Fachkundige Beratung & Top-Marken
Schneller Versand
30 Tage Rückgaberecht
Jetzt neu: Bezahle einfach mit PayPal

· · · ·

Task statement:
Nothing in the data should be left out when you retype it exactly.

Answer to this problem:
Fachkundige Beratung & Top-Marken
Schneller Versand
30 Tage Rückgaberecht
Jetzt neu: Bezahle einfach mit PayPal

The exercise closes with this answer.